Africa's digital future won't start until we fix this huge problem

Ingrid Brudvig is lead researcher of the Women's Rights Online program at the World Wide Web Foundation, set up by Web Inventor Tim Berners-Lee. The views expressed in this commentary are solely those of the author.

(CNN)This week, the African Union is meeting to discuss human rights, and particularly how the continent can realize the full potential of its women.

Naturally, the power of information and communication technologies are on the agenda for discussion.
But haven't we been here before? We are more than half way through the "African Women's Decade" launched in 2010. What has happened in the intervening six years? Since 2010, much has been made about Africa's mobile and digital revolution and its ability to propel development. But are women advancing triumphantly into Africa's digital future too?
In short, the answer is no.
For our recent Women's Right Online study, we interviewed 7,500 women from poor urban areas in 10 cities across the world, including five in Africa (Yaounde, Nairobi, Maputo, Lagos and Kampala), about their experiences in accessing and using the Internet.
The results revealed that limited Internet access and digital literacy is a roadblock to gender equality, preventing women from claiming their rights. Controlling for income, age and education, women surveyed are nearly 50% less likely to access the Internet than men in the same communities, with Internet use reported by just 37% of women in the study.
What's even more alarming is that African cities fall below this average in the study, with figures for female Internet users standing as low as 20% in Nairobi, 21% in Kampala, 33% in Maputo and 36% in both Lagos and Yaounde.
These results are surprising considering the narrative of cities like Nairobi and Lagos as rising digital stars on the continent. Lead researcher for the study in Nigeria, Temitope Ogundipe of Paradigm Initiative Nigeria, said: "It was surprising that over 60% of women surveyed in Lagos' poor neighborhoods found Internet access unaffordable, and that only few women who are online access information that can improve their lives."
If we don't act now to make sure women have equal access and rights online, Africa's digital future will replicate and entrench existing gender inequalities.
The AU must face the reality that many women are not getting online, and the digital revolution is not transforming their lives because they lack digital skills, do not find an Internet that is relevant to them and - critically - they cannot afford it.
And even those who do get online are not benefiting from it as much as their male counterparts. Controlling for other factors, our study showed that women are 25% less likely than men to look for a job online; 52% less likely than men to share controversial views online, and 20% less likely than men to use the Internet to find information related to their rights.
Last year the AU Gender Pre-Summit made a number of commitments, including investment in science, technology, engineering and mathematics (STEM) systems for women, and access to training, mentorship and investment in STEM education for young women. Many AU member states have ICT plans to get more of their citizens online.
But blanket initiatives to "connect everyone" and a smattering of training programmes will not be enough to see real economic and social change. Governments must also create and implement focused programmes that put the needs of women at the center.

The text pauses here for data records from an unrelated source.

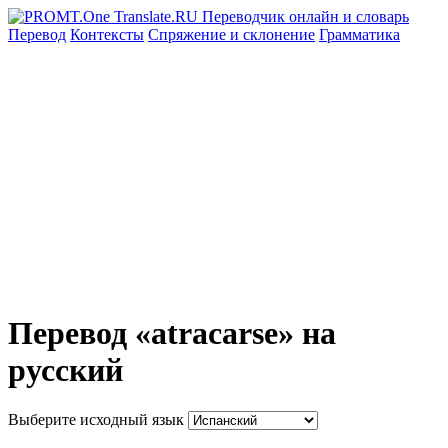
Перевод
Контексты
Спряжение
и склонение
Грамматика
Перевод «atracarse» на
русский
Выберите исходный язык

Even in an African digital hub like Kenya, gender is not a part of the country's ICT master plan. Racheal Nakitare, of the International Association of Women in Radio and Television who led the study in Kenya remarked: "ICT is a major pillar of the economic blueprint as projected in Kenya's Vision 2030. Kenya's constitution is explicit on the need for affirmative action in order to include women in all aspects of development, but the plan does not make good on this commitment."

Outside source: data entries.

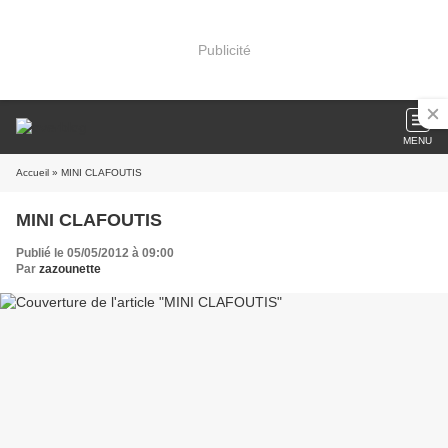
Publicité
MENU
Accueil
» MINI CLAFOUTIS
MINI CLAFOUTIS
Publié le 05/05/2012 à 09:00
Par
zazounette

So how can the AU change this?
First and foremost, the African Union must urge Member States to make digital literacy a basic right for their citizens, by ensuring every national education strategy includes budget for digital skills courses for all children starting in primary school, with an emphasis on the importance of girls' participation and inclusion.

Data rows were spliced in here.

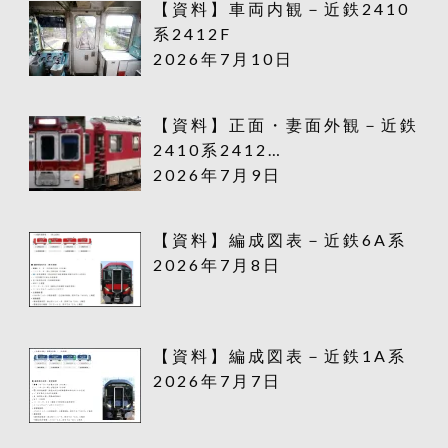
【資料】車両内観－近鉄2410
系2412F
2026年7月10日
【資料】正面・妻面外観－近鉄
2410系2412…
2026年7月9日
【資料】編成図表－近鉄6A系
2026年7月8日
【資料】編成図表－近鉄1A系
2026年7月7日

In addition, the AU must support Member States in adopting an official national policy or directive to encourage increased access, training and use of the Web for women and girls, with concrete, measurable targets for gender equity in this area. This should include support in measuring the progress made to ensure the programmes are working, and sharing feedback among AU member states to continually improve and adapt their programmes.
We will not achieve women's empowerment through technology unless technology policy is specifically designed to tackle and overcome the steep gender inequalities outlined in the Women's Rights Online study. Africa lags behind other regions surveyed, and the African Union needs to get serious about closing the ICT gender gap to secure African women's future in the digital economy.